Has anyone had success trying to sell non-performing auto receivables?

I work in auto financing and am currently exploring strategies for selling non-performing auto receivables. I’m interested in learning if anyone has had success with this process. What methods or best practices have you found effective when dealing with these types of assets?

I’ve noticed a couple of strategies working in niche markets for non-performing auto receivables. Some lenders are offloading these assets to specialist funds or private equity groups that actually have a knack for turning around distressed portfolios. They try to structure deals where they can add some value by reworking the underlying loans and sometimes even bundling them with better-performing assets. The tricky part is gauging recovery values accurately—especially now with fluctuating interest rates and tightening credit conditions. It seems that in certain states, repo trends have shaken up the collateral value assumptions, so there’s an added layer of risk analysis. Overall, while success stories exist, it’s a tough market and definitely not a one-size-fits-all situation :confused:.

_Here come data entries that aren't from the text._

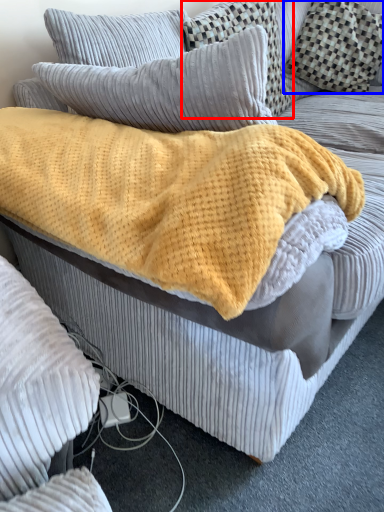 Question: Among these objects, which one is nearest to the camera, pillow (highlighted by a red box) or pillow (highlighted by a blue box)?

Choices:
 (A) pillow
 (B) pillow

Answer: (A) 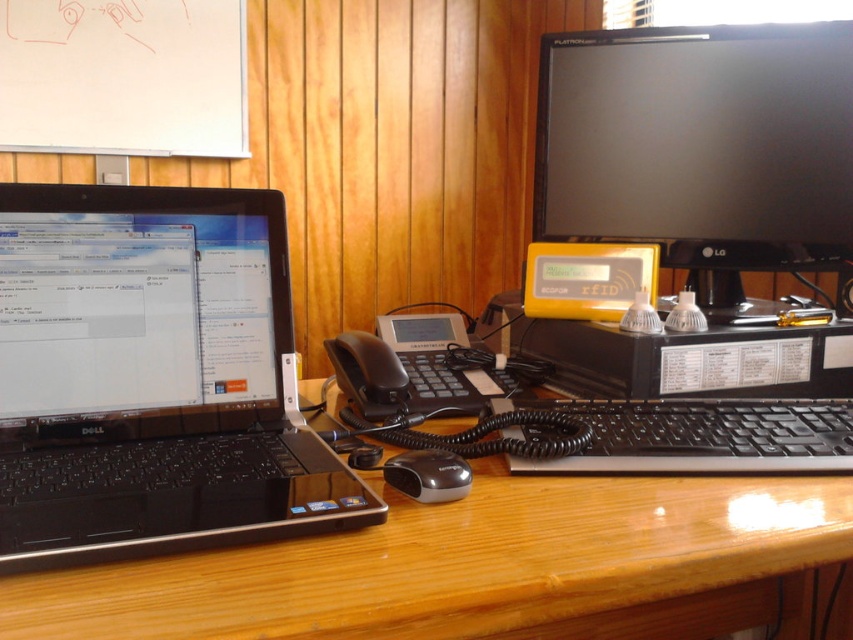 Question: Is wooden at center thinner than black glossy monitor at upper right?

Choices:
 (A) no
 (B) yes

Answer: (A)

Question: Which of the following is the farthest from the observer?

Choices:
 (A) click(x=563, y=468)
 (B) click(x=769, y=68)
 (C) click(x=630, y=588)

Answer: (B)

Question: Which object appears farthest from the camera in this image?

Choices:
 (A) black glossy monitor at upper right
 (B) black matte laptop at left
 (C) black rubberized mouse at center

Answer: (A)

Question: Is wooden at center in front of black plastic keyboard at center?

Choices:
 (A) no
 (B) yes

Answer: (B)

Question: Which is nearer to the wooden at center?

Choices:
 (A) black matte laptop at left
 (B) black glossy monitor at upper right
 (C) black rubberized mouse at center

Answer: (C)

Question: Can you confirm if wooden at center is positioned to the right of black rubberized mouse at center?

Choices:
 (A) yes
 (B) no

Answer: (B) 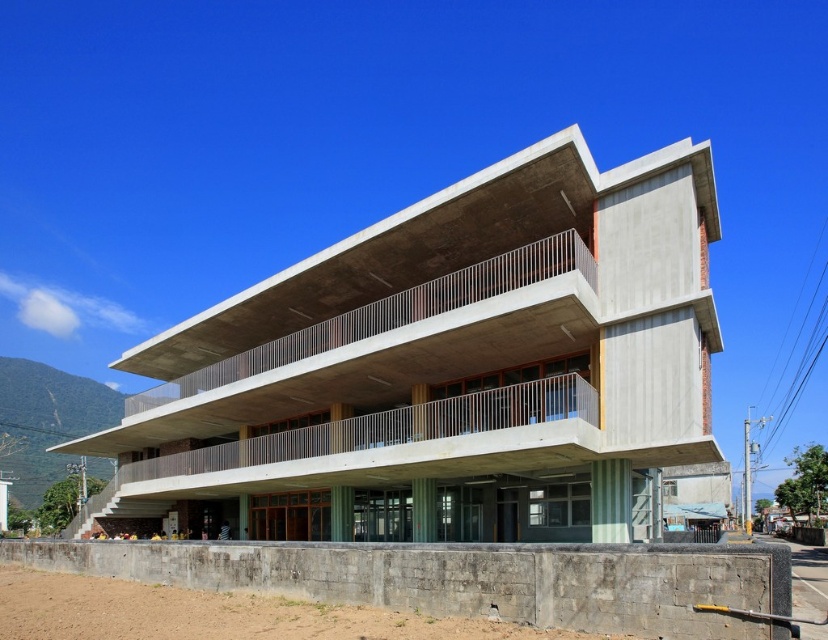 Can you confirm if concrete building at center is smaller than gray concrete wall at lower center?

No, concrete building at center is not smaller than gray concrete wall at lower center.

Between point (368, 380) and point (388, 552), which one is positioned behind?

The point (368, 380) is behind.

The height and width of the screenshot is (640, 828). What are the coordinates of `concrete building at center` in the screenshot? It's located at (445, 369).

Identify the location of concrete building at center. (445, 369). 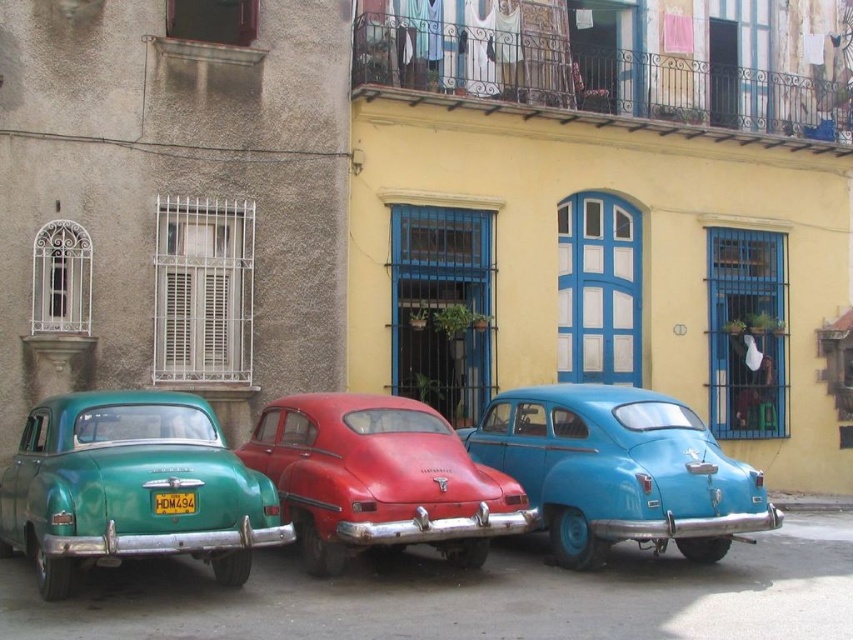 Question: Is matte blue car at center positioned behind rusty red car at center?

Choices:
 (A) no
 (B) yes

Answer: (B)

Question: Is teal glossy sedan at left smaller than rusty red car at center?

Choices:
 (A) yes
 (B) no

Answer: (A)

Question: Which point is closer to the camera taking this photo?

Choices:
 (A) (643, 536)
 (B) (184, 509)
 (C) (30, 476)
 (D) (317, 477)

Answer: (B)

Question: Is matte blue car at center to the right of rusty red car at center from the viewer's perspective?

Choices:
 (A) no
 (B) yes

Answer: (B)

Question: Which point is farther from the camera taking this photo?

Choices:
 (A) (172, 499)
 (B) (311, 508)
 (C) (598, 497)
 (D) (70, 470)

Answer: (C)

Question: Considering the real-world distances, which object is farthest from the yellow matte license plate at center?

Choices:
 (A) rusty red car at center
 (B) matte blue car at center

Answer: (B) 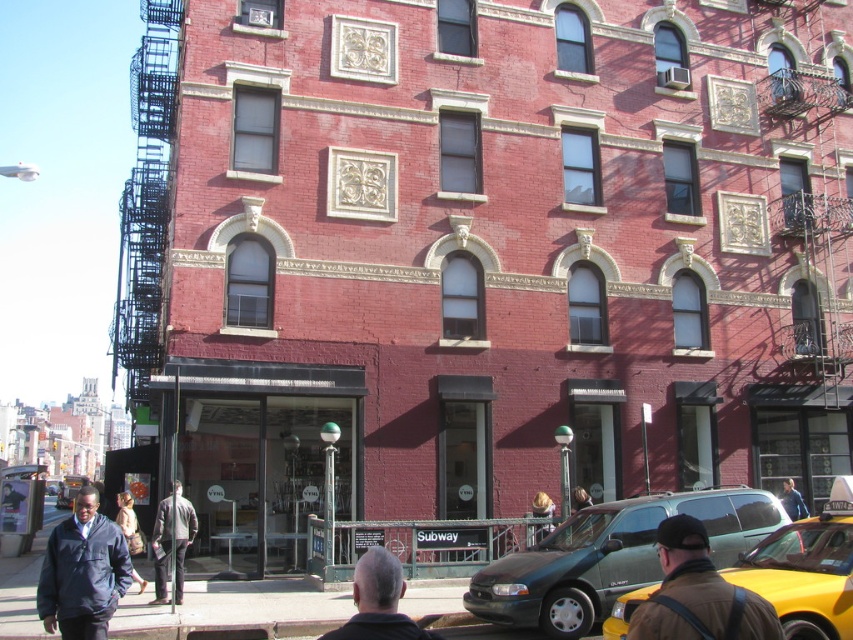 You are a pedestrian standing on the sidewalk in front of the red brick building. You want to cross the street to reach the park on the other side. Which vehicle, the green matte van at center or the yellow matte taxi at lower right, is closer to you so you can wait behind it for safety?

The green matte van at center is closer to you since it is further to the viewer than the yellow matte taxi at lower right, so you should wait behind the green matte van at center for safety.

You are a pedestrian standing at the corner of the street. You see a yellow matte taxi at lower right and a dark blue jacket at center. Which object is bigger in size?

The yellow matte taxi at lower right is larger in size than the dark blue jacket at center.

You are a photographer standing in front of the red brick building with the dark gray hair at center and dark blue jacket at center in your viewfinder. Which object should you adjust your focus on if you want to capture the one that is higher up?

The dark gray hair at center is taller than the dark blue jacket at center, so you should focus on the dark gray hair at center to capture the higher object. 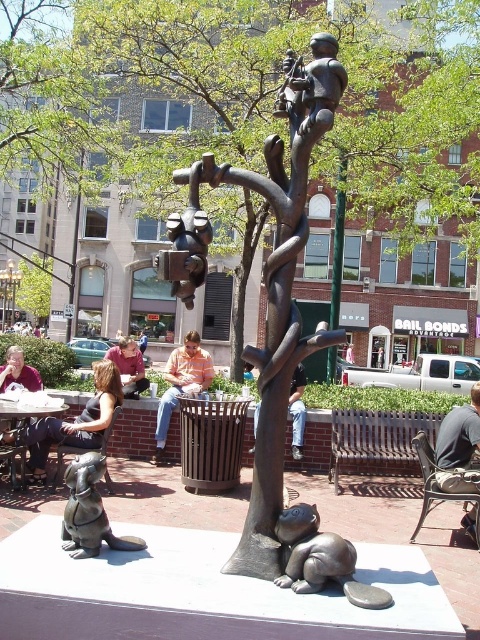 Between point (43, 433) and point (139, 348), which one is positioned behind?

Point (139, 348)

Which is more to the right, matte black tank top at lower left or orange striped shirt at center?

matte black tank top at lower left

This screenshot has height=640, width=480. In order to click on matte black tank top at lower left in this screenshot , I will do `click(76, 420)`.

Is bronze tree at center behind bronze statue of dog at lower left?

No.

Is point (297, 125) positioned in front of point (78, 480)?

Yes, it is in front of point (78, 480).

Between point (311, 108) and point (108, 529), which one is positioned in front?

Positioned in front is point (311, 108).

At what (x,y) coordinates should I click in order to perform the action: click on bronze tree at center. Please return your answer as a coordinate pair (x, y). The image size is (480, 640). Looking at the image, I should click on (279, 282).

Is brown bronze tree at center behind bronze statue of person at center?

A: Yes, it is behind bronze statue of person at center.

Who is shorter, brown bronze tree at center or bronze statue of person at center?

Standing shorter between the two is bronze statue of person at center.

Does point (24, 298) lie behind point (300, 452)?

That is True.

Where is `brown bronze tree at center`? The width and height of the screenshot is (480, 640). brown bronze tree at center is located at coordinates (35, 288). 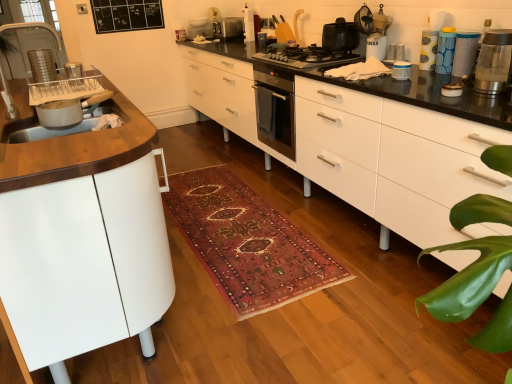 Question: In the image, is blue textured canister at upper right, which is counted as the fifth appliance, starting from the left, on the left side or the right side of black matte gas stove at center?

Choices:
 (A) right
 (B) left

Answer: (A)

Question: Is blue textured canister at upper right, the third appliance ordered from the bottom, in front of or behind black matte gas stove at center in the image?

Choices:
 (A) front
 (B) behind

Answer: (A)

Question: Which object is positioned closest to the white glossy chest of drawers at center?

Choices:
 (A) matte plastic container at upper right, which appears as the sixth appliance when viewed from the left
 (B) white glossy toaster at upper center, the 6th appliance positioned from the bottom
 (C) black matte gas stove at center
 (D) white matte cabinet at left
 (E) white glossy container at upper right, which is the fifth appliance from right to left

Answer: (C)

Question: Which of these objects is positioned farthest from the white matte cabinet at left?

Choices:
 (A) black matte gas stove at center
 (B) satin silver toaster at upper center, the 1th kitchen appliance from the back
 (C) matte white sink at left
 (D) clear glass water filter at upper right, the 1th kitchen appliance viewed from the right
 (E) white glossy container at upper right, which is the first appliance in bottom-to-top order

Answer: (B)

I’ve seen a few people try similar things, and honestly the approach seems to come down to really breaking down the portfolio. Some lenders are now digging into the details and separating out the loans that might have a bit more recovery potential versus those that are really a sunk cost. I’m not saying that there’s a magic formula — it seems like you have to tailor your strategy based on your specific mix of loans. I’ve heard that when you can clearly show which loans might bring in some money with a little work, it opens up interest from buyers who specialize in turning around distressed assets. Then again, if the numbers aren’t convincing, even that doesn’t bring the buyer pool you might want. It definitely feels like one of those cases where you might need to try a couple of different approaches before you hit on one that works for your situation. Good luck!